Stage 1: Often referred to as early-stage cancer, this cancer is more localised and very small in size. This stage of cancer implies that the tumour is in the body part where it originated and has only spread to the surrounding/close lymph nodes, but has not extended beyond that area to other body parts. In general, early-stage cancers can be easily treated through surgery chemotherapy, radiation and targeted drug treatment.

Stage 2: This stage of cancer is characterised by a regional spread of the cancerous cells. In this stage, cancer has penetrated the surrounding tissues and also affected other nearby lymph nodes but has not spread to distant lymph nodes or other body parts.This is also a form of localised cancer though this is a slightly advanced stage.This stage of cancer is treated with local therapies such as surgery or radiation therapy. 

Stage 3: Similar to the Stage 2 cancer but slightly more advanced where cancer has penetrated the walls of the surrounding tissue and also impacted other close lymph nodes, though it has not affected any other distant part of the body.This is often referred to as locally advanced cancer.

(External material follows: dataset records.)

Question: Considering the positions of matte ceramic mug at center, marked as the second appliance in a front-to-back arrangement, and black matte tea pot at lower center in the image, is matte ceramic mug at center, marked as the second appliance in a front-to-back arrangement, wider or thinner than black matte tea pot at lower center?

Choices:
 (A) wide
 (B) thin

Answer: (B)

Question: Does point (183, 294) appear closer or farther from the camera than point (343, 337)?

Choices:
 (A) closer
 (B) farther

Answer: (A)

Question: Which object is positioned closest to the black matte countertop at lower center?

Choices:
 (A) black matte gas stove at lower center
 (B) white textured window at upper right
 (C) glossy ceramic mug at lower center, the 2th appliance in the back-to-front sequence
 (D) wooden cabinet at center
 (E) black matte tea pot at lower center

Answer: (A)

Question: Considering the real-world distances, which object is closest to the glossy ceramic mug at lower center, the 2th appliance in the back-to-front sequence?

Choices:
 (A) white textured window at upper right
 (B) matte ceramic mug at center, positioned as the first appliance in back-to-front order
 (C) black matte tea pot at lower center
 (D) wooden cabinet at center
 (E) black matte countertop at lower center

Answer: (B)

In some cases of Stage 3 cancer, the tumour may have grown to a significant size and contain multiple tumours.These types of cancers are metastatic cancers – implying they spread beyond their area of origin. This stage of cancer is treated by surgery, radiation therapy, chemotherapy or targeted drug treatment. A combination of these methods can also be used to improve effectiveness.

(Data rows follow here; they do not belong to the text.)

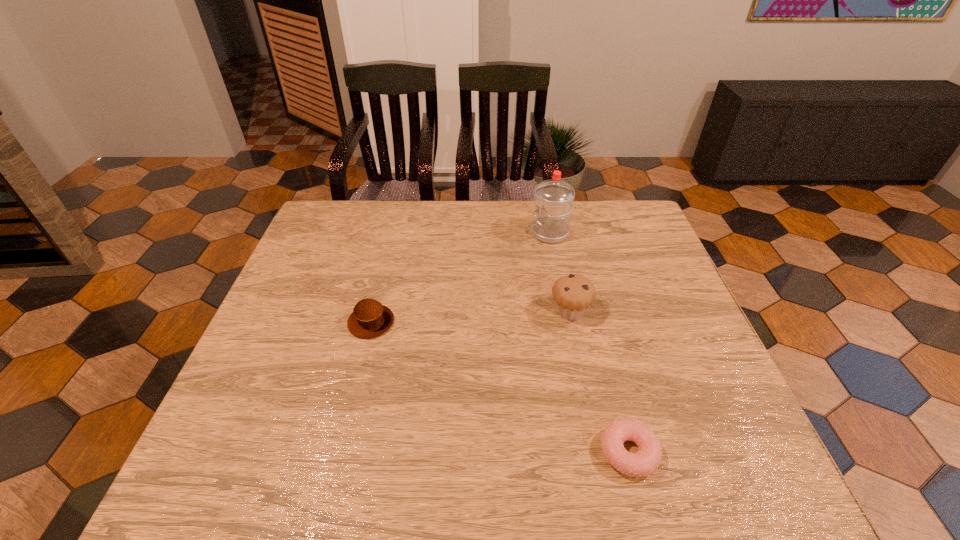 Locate an element on the screen. free space at the far left corner of the desktop is located at coordinates (367, 201).

Identify the location of vacant area at the far right corner of the desktop. (647, 228).

What are the coordinates of `vacant area that lies between the left muffin and the doughnut` in the screenshot? It's located at (500, 387).

The image size is (960, 540). Find the location of `free point between the left muffin and the doughnut`. free point between the left muffin and the doughnut is located at coordinates (500, 387).

Where is `free space between the right muffin and the tallest object`? free space between the right muffin and the tallest object is located at coordinates (560, 273).

Find the location of `free space between the third shortest object and the nearest object`. free space between the third shortest object and the nearest object is located at coordinates (600, 382).

Where is `vacant area between the shorter muffin and the tallest object`? The height and width of the screenshot is (540, 960). vacant area between the shorter muffin and the tallest object is located at coordinates (461, 278).

You are a GUI agent. You are given a task and a screenshot of the screen. Output one action in this format:
    pyautogui.click(x=<x>, y=<y>)
    Task: Click on the vacant space that's between the right muffin and the farthest object
    This screenshot has height=540, width=960.
    Given the screenshot: What is the action you would take?
    pyautogui.click(x=560, y=273)

The image size is (960, 540). Identify the location of unoccupied area between the right muffin and the water bottle. pyautogui.click(x=560, y=273).

The width and height of the screenshot is (960, 540). Find the location of `free space between the right muffin and the doughnut`. free space between the right muffin and the doughnut is located at coordinates (600, 382).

Stage 4: This is the most severe stage of cancer where the tumour has gained a reasonable size and has spread to areas beyond its origin into other distant organs and lymph nodes.This is a metastatic and an advanced stage of cancer in which cancer has metastasised to other parts of the body to form secondary cancers (metastases). This stage of cancer is very difficult to treat, though common treatment options include surgery, chemotherapy and radiation therapy. In a general sense, these cancers are unlikely to be cured in the long-term although treatment could help shrink the size of the tumour, control the spread of the tumour and relieve symptoms. 

Today, cancer is one of the top two leading causes of death worldwide majorly because of lack of awareness of its causes, symptoms and treatment. Hence, awareness about cancer needs to spread so that one knows when to seek medical help.